Main photo: A carriage house at a property on Aspdin Road. Committee approved two apartments for the structure; one will house a family member and one will be used as a long-term rental, according to the applicants. (Town of Huntsville)
With pressure mounting over the lack of housing in the community, certain regulations may need to be re-examined such as the number of units and locations where additional housing can be created.
At its October meeting, Huntsville’s planning committee heard that due to massing and compatibility issues with provincial policy and both the Huntsville and District official plans, anyone wanting to create rental housing on their property is only allowed to have one ancillary dwelling unit within their house and one in an accessory structure such as a garage.
Committee also heard that Mike and Christine Degazio purchased a home on Aspdin Road approximately five years ago, which contained a carriage house and what they later found out was an illegal apartment.
Christine told committee they were hoping to house her mother in the apartment on the lower floor of the carriage house and create another rental apartment in the space above.
Wayne Simpson, planning consultant for the applicants, told committee that when they realized that planning staff would be recommending that the application to recognize both apartments be denied, the applicants agreed to amend their application to have just one apartment recognized.
“So we made the application seeking to take advantage of the apartment space that is in the lower level of the building and requested a second possibility, that the upper space which is drywalled and insulated and suitable for an apartment but not fitted in that manner could be used as well. Staff and the District planners commented that they thought two units was inappropriate and may be contrary to the Official Plan and my clients accept that reasoning although I… somewhat disagree with it because I don’t think the intention of the province is to cap the number of secondary units,” he said, adding that the municipality may want to investigate the issue in future, particularly with respect to initiatives such as the possibility of creating tiny homes in rural areas.
Councillors Bob Stone and Jason FitzGerald both noted that more rental housing is needed in the community and the space seemed adequate. They moved to approve the two apartments. Huntsville Mayor Karin Terziano expressed concern about going against all regulations while Councillor Jonathan Wiebe said he would agree to approve both apartments provided none of them is used as a short-term rental business.
Councillor Dan Armour wanted to know that the apartments were to building code and that the septic system could sustain an additional four bedrooms as each apartment would have two bedrooms. Staff told him that if the committee approved the application that those issues would be addressed by the building department.

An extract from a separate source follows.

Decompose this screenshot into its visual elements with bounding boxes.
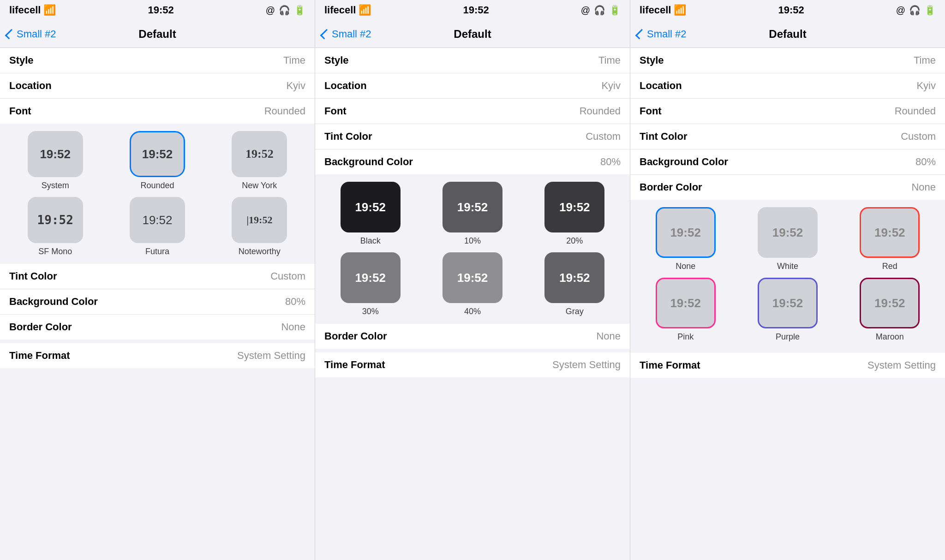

In the end, the majority of the committee voted in favour of recognizing the two apartments with Terziano voting against it.
In a follow-up email from director of planning Kirstin Maxwell, she indicated that the legislation would be examined.
“I believe it is mainly to do with intensification in the urban context, as in urban centres there is not a lot of room to add additional units in accessory buildings. In our rural context it is somewhat different. I would agree that we also don’t want to see rural areas being developed to the same extent as our urban areas with full municipal services. It is definitely something that we and the District will be exploring with the province,” she noted.